Saturday, November 16, 2019

Murphy’s Law of Deployment

Murphy’s Law of Deploy: If it is going to break or go wrong, it will while he is gone.

This is our second deployment together. Our first with a child. Our little guy has never had to deal with ships. Mac went to shore duty shortly after he was born. Our first deployment beginning was horrible. The toilet over flowed and if you used any type of water it caused the toilet water to keep over flowing. Well deployment number two started a little over two months ago. I’ve already had to fix to appliances without him. Our fridge almost fried; if it wasn’t fixed it would have died shortly. The dryer was the next one. One morning wouldn’t even start. Let’s also mention the communications have been down. So I’m not sure if he knows about the dryer or not. I just remind myself to breath. It’d have to be fixed regardless with or without him. Deployments don’t get easier you just learn to deal! Each one has a different obstacle you must over come. All I can say is breath and remember that although it has been more day since you last saw your love it’s also one more day closer to seeing them. Find any and all positive you can; trust me I know that is extremely hard. It is a lot easier said than done, I’m trying too! 

Sunday, November 10, 2019

Almost Two Months

Well, they say time flies. Honestly, it doesn’t. It just seems to go by so fast because, let’s face it, you are doing it all by yourself now. I work “two jobs”. I quoted job, many will say what I do isn’t a job. Not only do I claim taxes on my non job but I work with parents. Watching children isn’t for everyone. I watch three other kids besides my own. My child currently goes to a different school making things a little bit more complex. But guess what, I get him to and from school.  Like is hard and it’s not a game. We are coming up on two months down. Just about every day & night I’m asked when is my daddy coming home? Or mommy, why isn’t daddy here. It’s hard. He sees other kids playing with their dad,. I want to thank friends that are dads for including him. All of this an adjustment. But together little man and I can make it through this! 

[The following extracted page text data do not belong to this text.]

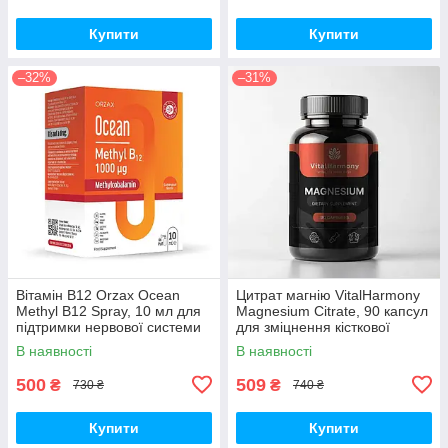
Купити
Купити
–32%
–31%
Вітамін B12 Orzax Ocean
Цитрат магнію VitalHarmony
Methyl B12 Spray, 10 мл для
Magnesium Citrate, 90 капсул
підтримки нервової системи
для зміцнення кісткової
тканини
В наявності
В наявності
500
509
₴
₴
730 ₴
740 ₴
Купити
Купити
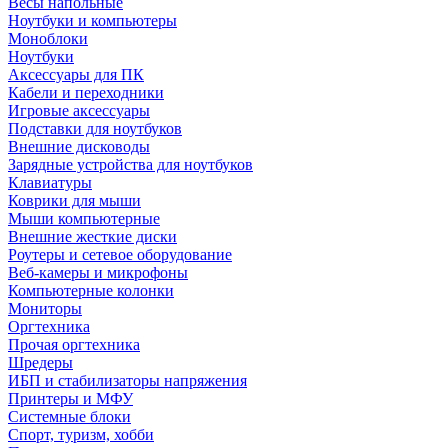
Весы напольные
Ноутбуки и компьютеры
Моноблоки
Ноутбуки
Аксессуары для ПК
Кабели и переходники
Игровые аксессуары
Подставки для ноутбуков
Внешние дисководы
Зарядные устройства для ноутбуков
Клавиатуры
Коврики для мыши
Мыши компьютерные
Внешние жесткие диски
Роутеры и сетевое оборудование
Веб-камеры и микрофоны
Компьютерные колонки
Мониторы
Оргтехника
Прочая оргтехника
Шредеры
ИБП и стабилизаторы напряжения
Принтеры и МФУ
Системные блоки
Спорт, туризм, хобби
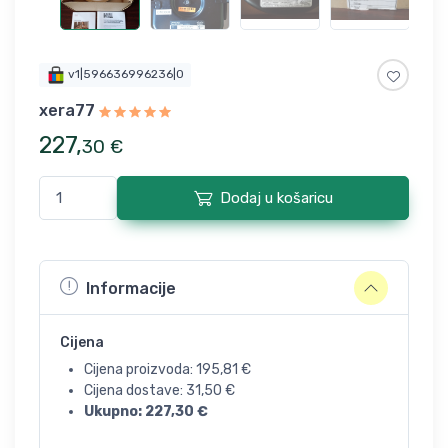
v1|596636996236|0
xera77
227
,
30
€
Dodaj u košaricu
Informacije
Cijena
Cijena proizvoda:
195,81
€
Cijena dostave:
31,50
€
Ukupno:
227,30
€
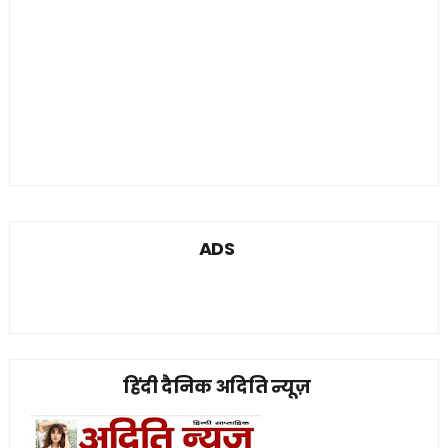
ADS
हिंदी दैनिक अदिति न्यूज़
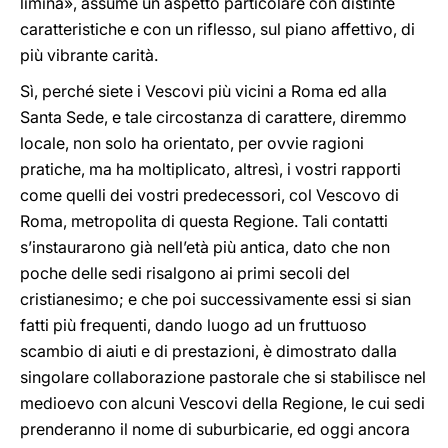
limina», assume un aspetto particolare con distinte
caratteristiche e con un riflesso, sul piano affettivo, di
più vibrante carità.
Sì, perché siete i Vescovi più vicini a Roma ed alla
Santa Sede, e tale circostanza di carattere, diremmo
locale, non solo ha orientato, per ovvie ragioni
pratiche, ma ha moltiplicato, altresì, i vostri rapporti
come quelli dei vostri predecessori, col Vescovo di
Roma, metropolita di questa Regione. Tali contatti
s’instaurarono già nell’età più antica, dato che non
poche delle sedi risalgono ai primi secoli del
cristianesimo; e che poi successivamente essi si sian
fatti più frequenti, dando luogo ad un fruttuoso
scambio di aiuti e di prestazioni, è dimostrato dalla
singolare collaborazione pastorale che si stabilisce nel
medioevo con alcuni Vescovi della Regione, le cui sedi
prenderanno il nome di suburbicarie, ed oggi ancora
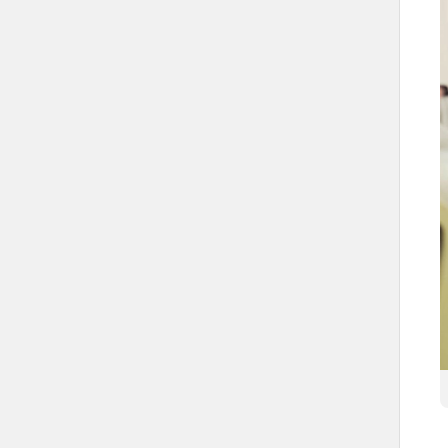
عدد المتطوعين في خدمة ضيوف الرحمن أكثر
من 184 ألف متطوع.
123 مليون سائح محلي ووافد من الخارج
زيادة متوسط العمر المتوقع إلى 79.7 سنة.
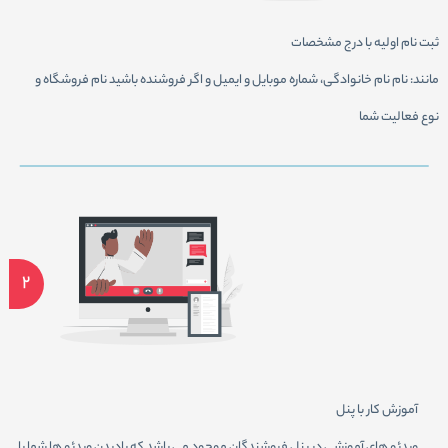
ثبت نام اوليه با درج مشخصات
مانند: نام نام خانوادگی، شماره موبایل و ایمیل و اگر فروشنده باشید نام فروشگاه و
نوع فعالیت شما
2
آموزش كار با پنل
ويدئو هاي آموزشي در پنل فروشندگان موجود مي باشد كه باديدن ويدئو ها شما با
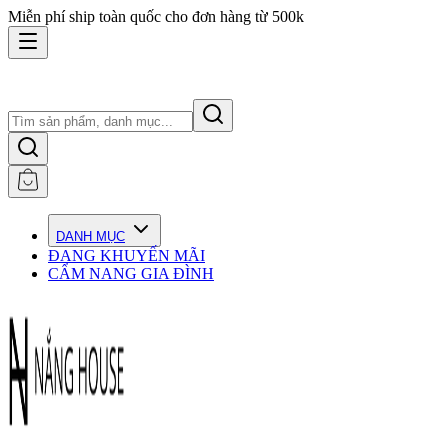
Miễn phí ship toàn quốc cho đơn hàng từ 500k
DANH MỤC
ĐANG KHUYẾN MÃI
CẨM NANG GIA ĐÌNH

Monday, September 30, 2019

I'm Back!

 Deployment #2

"They knew it. Time, distance, nothing could separate them. Because the know it was always right. It was always worth the wait."

I'm Back!


It has been nearly five years since I last posted. I am sorry. Life has been hectic, I'm sure most of you can understand. Well, my son was born healthy! He has been the bright star to world. We couldn't be more proud of our little boy. He's now four and goes to pre-k. it's so crazy how fast he has grown. Nathan has been home with me since birth; I worked from home, watching children. I greatly enjoy my job and it has provided the opportunity for me to be home for our son! Not only are we adjusted to him finally going to school. Shortly after he started school, his dad deployed. So this evening, I made a post about how being a parent is hard during deployment. I wasn't looking for sympathy, but it truly got me thinking. It's time I got back into blog posting again. If anything it could help others and it gives me an outlet. So here's the post:
"Just bear with me as I vent a little. I'm not writing this for sympathy. I'm more or less writing it to give others, that have no idea, insight.
The parts of the deployment no one really "prepares" for. Deployments suck. They aren't any better with kids. Instead of just trying to keep yourself busy and mind off the fact a loved one is gone, you now have another little one that doesn't understand. It's hard when he gets so upset cause he can't talk to daddy. Or like tonight, starts crying because daddy can't visit. Those are the time that you have to swallow your pain and comfort him. No because he shouldn't see you sad. But because that's when he's hurting and needs you the most. I know it's because he's really tired, but it doesn't make it hurt any less. I won't pretend I know how he feels, cause honestly, I don't. I know the feeling from a spouse view. So that's just a little insight to deployment as we slowly approach the one moth mark.
Tread lightly. I have no time for rude ignorant people."
Just because I have been through a deployment once already, doesn't mean anything. Every deployment had its different obstacles. This one is different for me as I know have a child I have to help get through his first deployments. It's new to me, but I have no doubt my son and I can get through it together. We have the support of my husband, his father, miles/oceans apart. That is one thing I'm thankful for! The trust and support my family has regardless where we are is helpful. So I close on this note, you are not alone! To get through deployments you have to find your support and happy place. Be sure you get into a schedule it helps. I like to always be busy. It's part the reason I've been MIA and now I'm back. Writing gives me the chance to pass time!

So if you could ask me anything what would it be??